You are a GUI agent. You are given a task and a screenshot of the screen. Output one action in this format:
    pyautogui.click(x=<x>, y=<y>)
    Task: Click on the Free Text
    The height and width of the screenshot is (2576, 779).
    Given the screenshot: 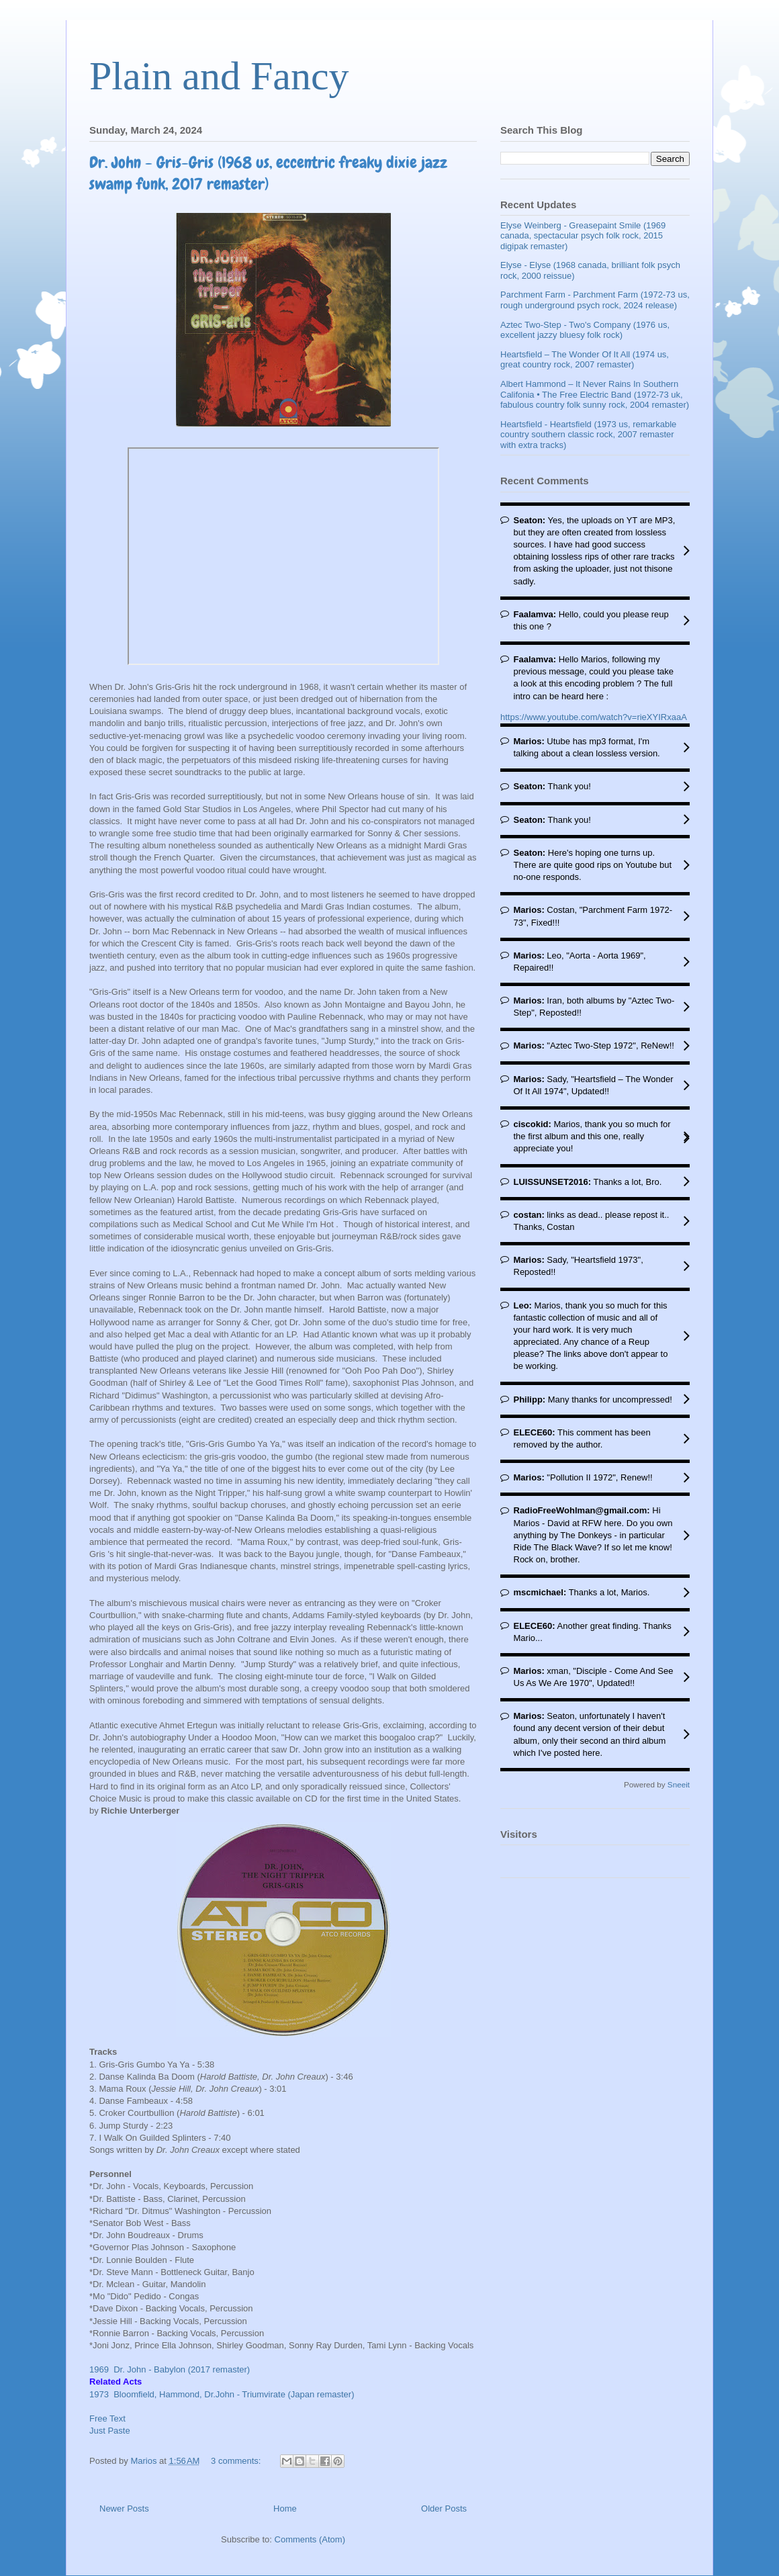 What is the action you would take?
    pyautogui.click(x=107, y=2418)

==*==

### AIM OF THE EXERCISE
Please copy only these lines, exactly: the first line of the records through the line containing "The height and", ends included.

### ANSWER BELOW
You are a GUI agent. You are given a task and a screenshot of the screen. Output one action in this format:
    pyautogui.click(x=<x>, y=<y>)
    Task: Click on the Free Text
    The height and width of the screenshot is (2576, 779).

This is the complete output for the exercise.